Question about running containers on all project files via REST API

Tanae Bousfiha

unread,

Oct 9, 2025, 3:12:14 PMOct 9

to xnat_discussion

Hello everyone,

I have a question.
Is it theoretically possible to process all files within a project using a container launched via the REST API? Does the container have access to the database (since I couldn’t find any information about this in the XNAT documentation)?
Would this approach cause any mounting or storage space issues?

Thank you very much for your support.

Best regards,
Bousfiha

Rick Herrick

unread,

Oct 9, 2025, 3:59:56 PMOct 9

to xnat_di...@googlegroups.com

Yes, it is not just theoretically possible but practically quite possible to do this. It requires a decent familiarity with the REST API, but for the most part doing this through the UI is just using the UI as a proxy to the REST API. In fact, using scripts calling the REST API to launch containers is a very common operation.

Exactly how you'd do this depends a lot on the type and structure of your data and your use case(s), so it's hard to describe a general process for this, but if you have a container that runs at, e.g., the experiment level, you can take the API call(s) for launching the container, parameterize so that you can pass experiment-specific values for each call, then iterate all of the experiments in your project, calling your REST API with the appropriate values.

Containers do not have direct access to the database by default. You could do this by passing credentials to the container (or using some sort of secret store like Vault or Keycloak), but generally it's probably not a great idea: outside of the security concerns there's also a non-trivial risk of doing something to the database that confuses XNAT and/or breaks the database altogether. If there are some operations that you really require, I'd probably recommend writing a plugin with its own API endpoints for querying and updating XNAT through the internal API and have your scripts/processing in the container use those instead (not to mention that, depending on where the containers are running, they may not even be able to access the database, e.g. security restrictions on PostgreSQL usually whitelist IP addresses that can access the database remotely, which would completely break containers running under Docker Swarm or Kubernetes).

This approach would cause no mounting or storage space issues outside of the standard mounting or storage space issues that you can run into with the container service, simply because this is how the container service always works (i.e. through REST calls). The input and output mounts are usually parameters for the container launch, so if it works running from the UI it'll work running from your script.

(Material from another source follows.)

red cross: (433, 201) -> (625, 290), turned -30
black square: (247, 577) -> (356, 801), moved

If your container generates a great deal of data (e.g. Freesurfer can produce many GBs of output from a few MBs of input data) you'll need a corresponding large amount of storage on which to store that data.

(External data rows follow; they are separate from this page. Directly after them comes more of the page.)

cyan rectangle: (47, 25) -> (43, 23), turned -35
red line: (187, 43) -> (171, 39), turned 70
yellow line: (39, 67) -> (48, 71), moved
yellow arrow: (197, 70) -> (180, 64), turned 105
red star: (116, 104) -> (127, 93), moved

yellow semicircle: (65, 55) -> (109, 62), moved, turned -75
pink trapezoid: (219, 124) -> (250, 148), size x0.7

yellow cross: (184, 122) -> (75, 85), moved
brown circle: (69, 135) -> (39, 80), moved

One thing to be very aware of is storing session state with whatever tool you're using for scripting. XNAT's underlying application server is Tomcat, which has a default session limit of 1K. That means that there can only be 1K worth of active sessions on the server at one time, after which new session requests are denied until an existing session is terminated or times out. A common mistake people make when scripting is doing something like this:

curl -u admin:admin http://server/data/projects?format=xml

curl -u admin:admin http://server/data/projects/Project_A/subjects?format=xml

curl -u admin:admin http://server/data/projects/Project_A/subjects/Subject_1/experiments?format=xml

Each of those calls creates a new session, each of which will persist for however long the session timeout is configured on the system. A script that's going through 1,000 experiments without storing session state will make the server inaccessible to other users. How you store session state depends on the tool, e.g. for curl you can do:

curl --user admin:admin --cookie-jar cookies.txt --cookie cookies.txt http://server/data/projects?format=xml

Other tools like xnatpy or httpie have their own means of persisting session state, so make sure you know how to use that and use it!

Rick Herrick

Senior Software Developer

ri...@xnatworks.io

https://xnatworks.io | Find us on LinkedIn!

--
You received this message because you are subscribed to the Google Groups "xnat_discussion" group.
To unsubscribe from this group and stop receiving emails from it, send an email to xnat_discussi...@googlegroups.com.
To view this discussion visit https://groups.google.com/d/msgid/xnat_discussion/d20786bc-f451-44b4-8df9-be6dc9bd1b2dn%40googlegroups.com.

Tanae Bousfiha

unread,

Oct 9, 2025, 4:26:31 PMOct 9

to xnat_discussion

Dear Herrick,
First of all, thank you very much for your excellent support.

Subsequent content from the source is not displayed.